Paper reaction: "Deep learning for NLTE spectral opacities"
On using neural networks to accelerate fusion simulations
Theoretical physicists often talk about elegance as a guide in finding a solution to a problem. This is all well and fine if you are studying a single particle interaction or string. But what if you have to solve a problem in the real world, say nuclear fusion at the National Ignition Facility? You have the world’s most powerful laser blasting a cylinder of gold to produce an x-ray bath which ablates the surface of a sphere, causing it to implode at 350 km/s and rapidly compress a pellet of deuterium-tritium fuel until it achieves fusion in the center and produces alpha particles which ideally generate more heat than is lost from x-ray emissions, bootstrapping into a chain reaction.
Does that seem elegant to you?
As you can imagine, there is no beautiful equation to describe that. Instead, you have a whole series of equations: some for the hydrodynamics of the plasma, some for radiation transport, some for nuclear processes, some for electronic transitions, some for magnetic fields, and many more. These equations are all coupled to each other, and need to be calculated at each time step for each cell in the mesh representing the plasma. The higher the space and time resolution, the better, but calculating all of this gets out of hand extremely quickly, even with some of the world’s best supercomputers.
There are many variables of interest in running this experiment to try and optimize the gain of the fusion chain reaction. When it’s this expensive and energy intensive to run the experiment even once, you want to simulate as much as you can and save your experimental runs for the most promising looking parameters. But what happens when the simulation itself becomes too expensive and time intensive? As it turns out, a simulation is ultimately just a function (albeit a convoluted one) from an input to an output - and a neural network can approximate that function.

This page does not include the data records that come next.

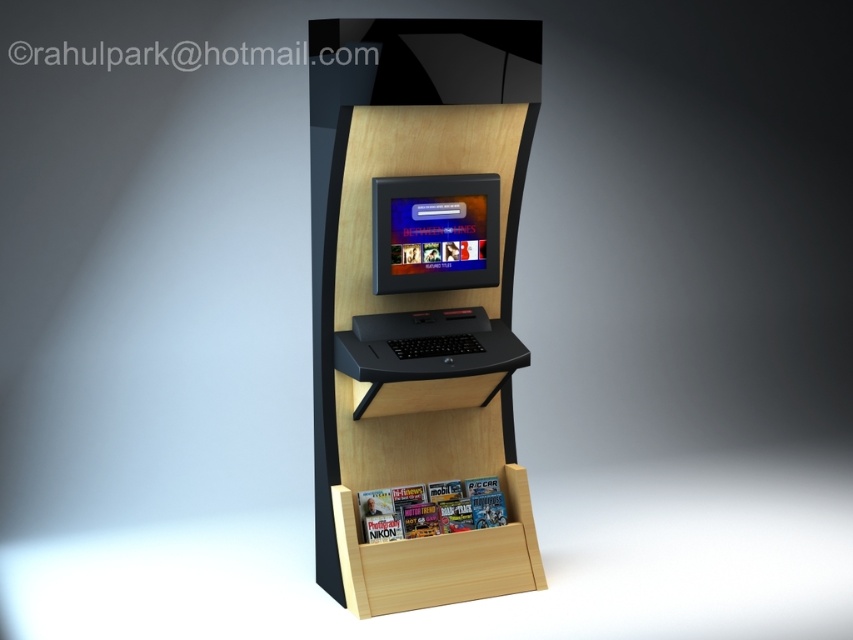 Question: Which point is farther to the camera?

Choices:
 (A) black matte laptop at center
 (B) light wood/bookshelf at center
 (C) matte black laptop at center

Answer: (C)

Question: Is matte black laptop at center thinner than black matte laptop at center?

Choices:
 (A) yes
 (B) no

Answer: (A)

Question: Does light wood/bookshelf at center come in front of black matte laptop at center?

Choices:
 (A) no
 (B) yes

Answer: (B)

Question: Is light wood/bookshelf at center below black matte laptop at center?

Choices:
 (A) yes
 (B) no

Answer: (A)

Question: Which point appears closest to the camera in this image?

Choices:
 (A) tap(370, 593)
 (B) tap(448, 288)

Answer: (A)

Question: Among these objects, which one is farthest from the camera?

Choices:
 (A) light wood/bookshelf at center
 (B) black matte laptop at center
 (C) matte black laptop at center

Answer: (C) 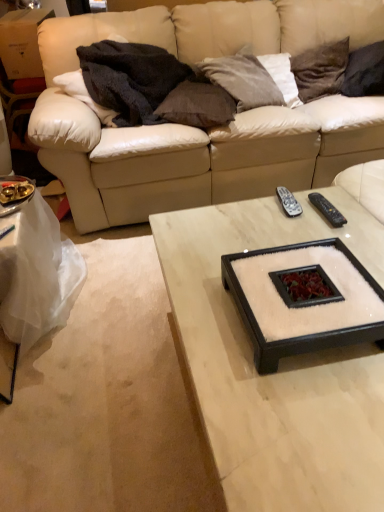 I want to click on free space in front of black plastic remote control at center, the 2th remote control when ordered from right to left, so click(288, 229). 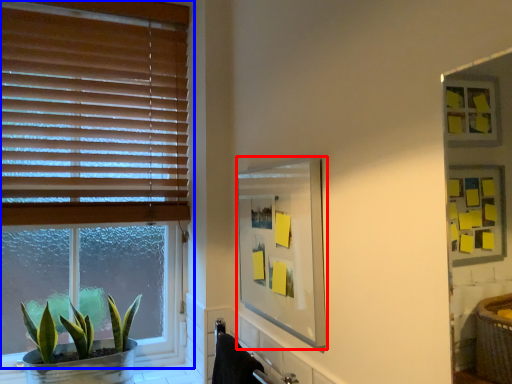 Question: Which object appears closest to the camera in this image, mirror (highlighted by a red box) or window (highlighted by a blue box)?

Choices:
 (A) mirror
 (B) window

Answer: (A) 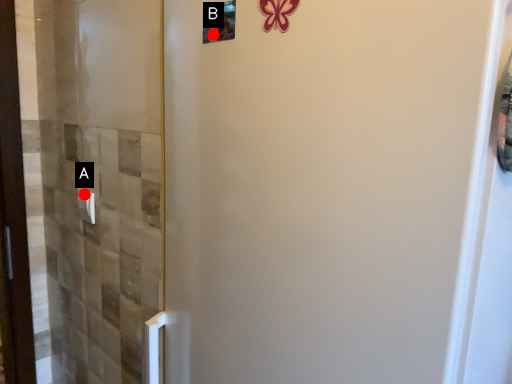 Question: Two points are circled on the image, labeled by A and B beside each circle. Which of the following is the farthest from the observer?

Choices:
 (A) A is further
 (B) B is further

Answer: (A) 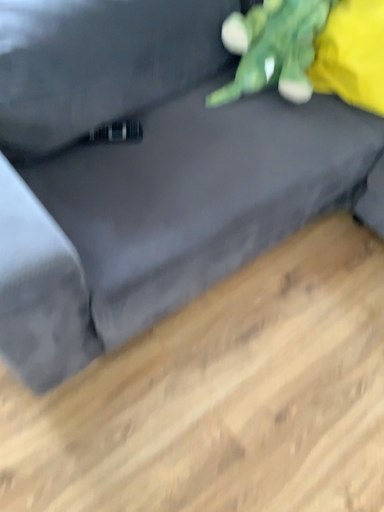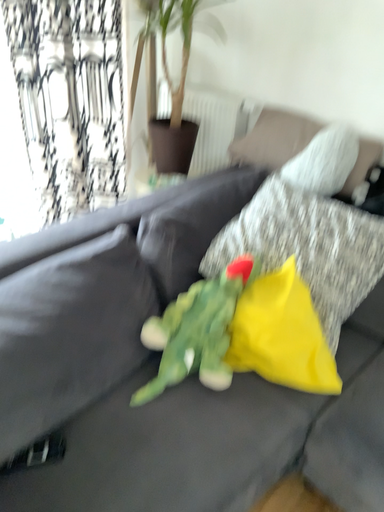 Question: How did the camera likely rotate when shooting the video?

Choices:
 (A) rotated upward
 (B) rotated downward

Answer: (A) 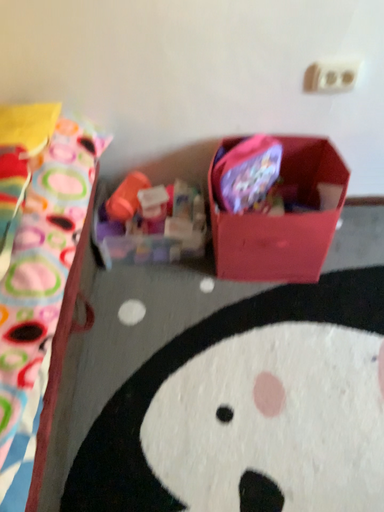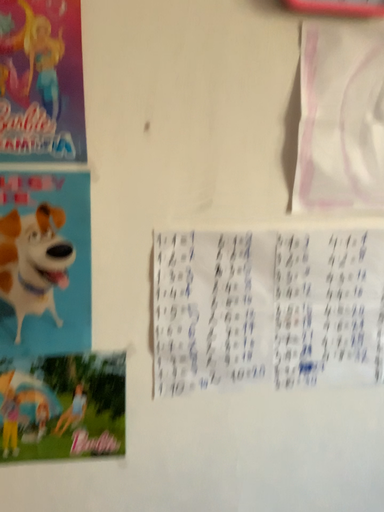 Question: Which way did the camera rotate in the video?

Choices:
 (A) rotated left
 (B) rotated right

Answer: (B) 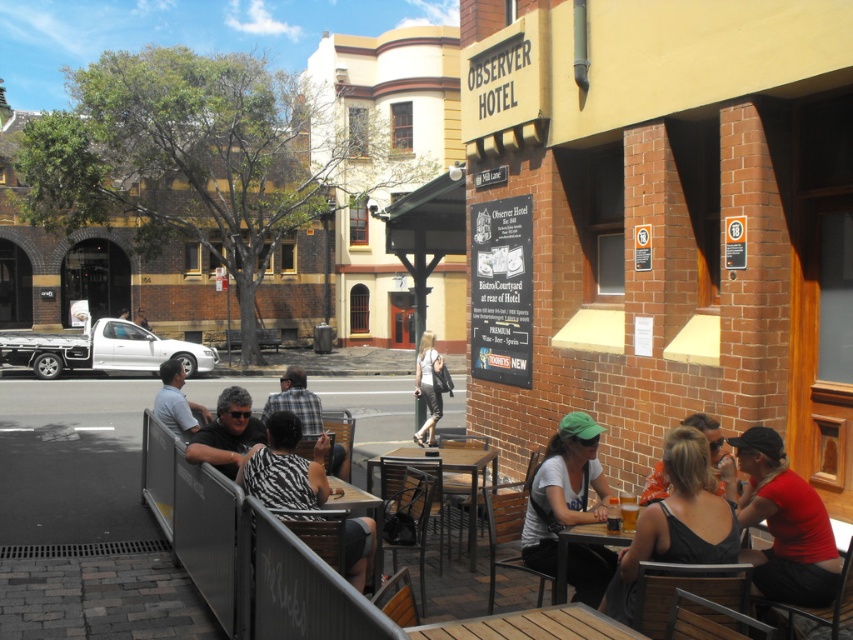 Question: Does wooden slats table at lower center have a lesser width compared to light brown leather jacket at center?

Choices:
 (A) no
 (B) yes

Answer: (A)

Question: Is matte white t-shirt at lower center wider than zebra-patterned shirt at center?

Choices:
 (A) yes
 (B) no

Answer: (B)

Question: Is orange fabric shirt at center bigger than light brown leather jacket at center?

Choices:
 (A) yes
 (B) no

Answer: (B)

Question: Which object is closer to the camera taking this photo?

Choices:
 (A) zebra-patterned shirt at center
 (B) matte red shirt at lower right
 (C) light brown leather jacket at center

Answer: (B)

Question: Which point is closer to the camera?

Choices:
 (A) black fabric tank top at lower right
 (B) zebra-patterned shirt at center

Answer: (A)

Question: Estimate the real-world distances between objects in this image. Which object is closer to the plaid shirt at center?

Choices:
 (A) light brown leather jacket at center
 (B) matte white t-shirt at lower center
 (C) orange fabric shirt at center
 (D) wooden table at lower center

Answer: (B) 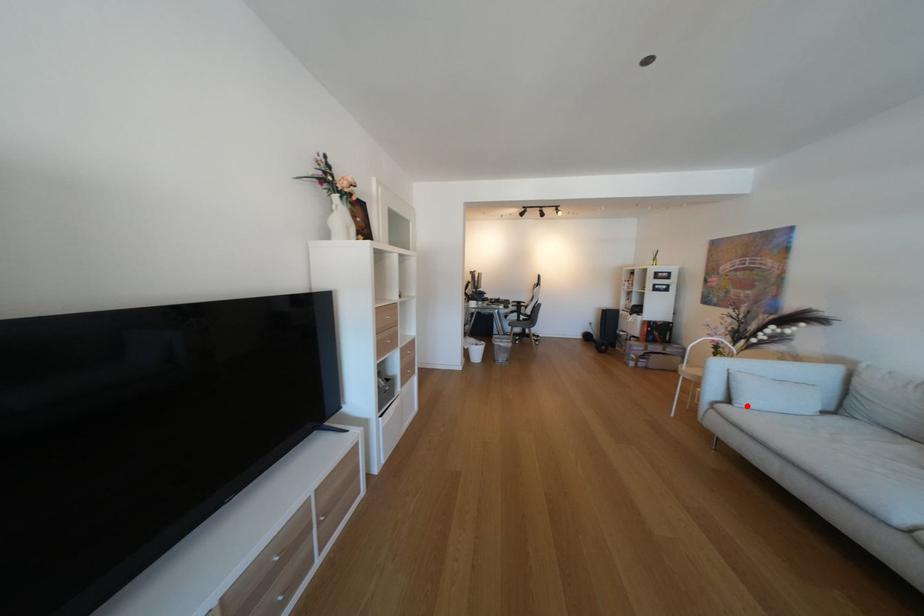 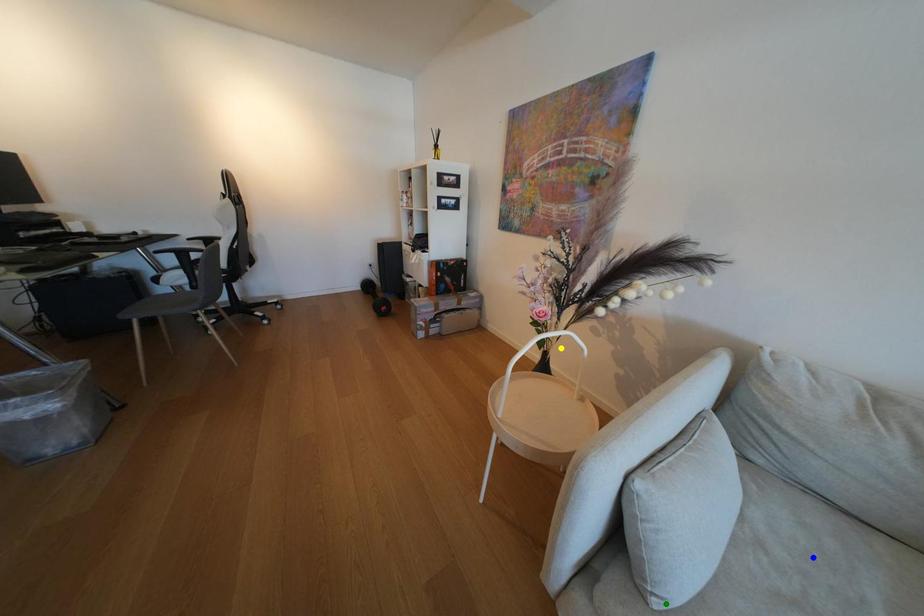 Question: I am providing you with two images of the same scene from different viewpoints. A red point is marked on the first image. You are given multiple points on the second image. Can you choose the point in image 2 that corresponds to the point in image 1?

Choices:
 (A) yellow point
 (B) blue point
 (C) green point

Answer: (C) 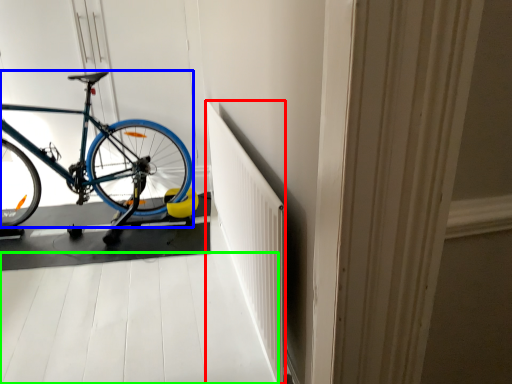 Question: Which object is positioned closest to radiator (highlighted by a red box)? Select from bicycle (highlighted by a blue box) and path (highlighted by a green box).

Choices:
 (A) bicycle
 (B) path

Answer: (B) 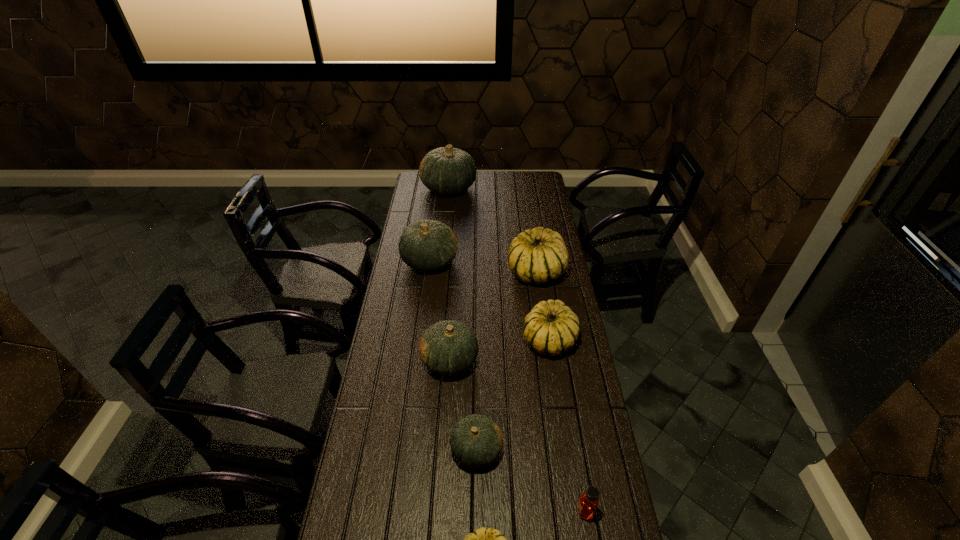 Find the location of a particular element. The image size is (960, 540). the farthest orange gourd is located at coordinates (446, 170).

The height and width of the screenshot is (540, 960). What are the coordinates of `the biggest orange gourd` in the screenshot? It's located at (446, 170).

Where is `the third smallest orange gourd`? The width and height of the screenshot is (960, 540). the third smallest orange gourd is located at coordinates (x=426, y=245).

Identify the location of the biggest white gourd. (535, 256).

This screenshot has height=540, width=960. Identify the location of the third farthest orange gourd. (449, 347).

Where is `the second biggest white gourd`? the second biggest white gourd is located at coordinates (551, 328).

Identify the location of the nearest orange gourd. (476, 441).

Image resolution: width=960 pixels, height=540 pixels. Identify the location of the smallest orange gourd. (476, 441).

The image size is (960, 540). I want to click on the seventh farthest object, so click(588, 502).

This screenshot has width=960, height=540. I want to click on vacant space situated on the right of the farthest gourd, so click(492, 188).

To illustrate, let’s start with a specific simulation for non-local thermodynamic equilibrium which models the interaction between plasma and electromagnetic radiation, calculating absorptivity (inverse mean free distance), emissivity, and mean ionization of the plasma. Every point in the plasma is characterized by a temperature, density, and distribution of frequencies, and a system of equations derived from a steady-state condition on transitions between ion states must be solved in order to produce the three output values. Solving that sytem of equations consumes between 10% and 90% of the total computational time of a fusion simulation.
Often, to save time, a series of simplifying assumptions is performed in order to make the simulations more efficient. The main one is the fidelity of the atomic model, in which different ion states are lumped together rather than treated as separate. These shortcuts work well enough when the simulations are well behaved, but they lead to large divergences when the system enters a highly nonlinear phase, which is ironically enough exactly when you need higher fidelity.
In a study, researchers at the National Igniton Facility took the sets of inputs and outputs from their simulation and trained a neural network to reproduce the mapping, which it did with a mean error of 1-3%. This offered a 10x speedup in the computational time for this specific simulation, which is huge. Of course, in a real setting there are many other simulations which will need to serve as a rate-limiting input into this simulation, so the actual time savings will most likely be far less than 10x, but still very substantial.
Perhaps the biggest result from all this is that scientists can actually start using the highest fidelity versions of their simulations again. Rather than running the low fidelity model each time at runtime, you can instead spend a ton of resources all at once on generating high fidelity training data for the neural network, with which you can then run a blazing fast approximation of the high fidelity simulation as many times as you want.
To end on a more philosophical note, remember that we use the simulation with the iterated microscopic dynamics because we don’t actually have the concise equation that describes the macroscopic phenomenon. But in some sense, this neural network has found one, even if its nigh impossible to parse for a human. Within the byzantine weights of that neural network lies some relatively compact algorithm for turning one set of numbers into another without any hacky mesh cells or time steps. Perhaps one day, if machine learning interpretability advances enough, we’ll be able to discover that mapping. And who knows, it might even be elegant.
Link to original paper: https://pubs.aip.org/aip/pop/article/27/5/052707/290571/Deep-learning-for-NLTE-spectral-opacities
isn’t the notion of beauty as a pointer towards a solution particular to theoretical physics rather than experimental physics? in some ways, the experimental demands that contemporary physics has placed on researchers to make theoretical progress have made more experimental physicists out of theoretical ones, because it’s more difficult to do “armchair philosophizing” and thought experiments when the phenomena of study isn’t as easily accessible as in the past with say electricity, magnetism, and gravity. The phenomena of study is either super small or super large, so outside of our scale of human interaction. You could say we’ve picked the low-hanging fruit that had been at the human scale and what’s left are phenomena on the scale extents.
The notion of an ML model representing an equation is a cool one. Hopefully indeed interpretability gets good enough for us to be able to translate the weights into notation.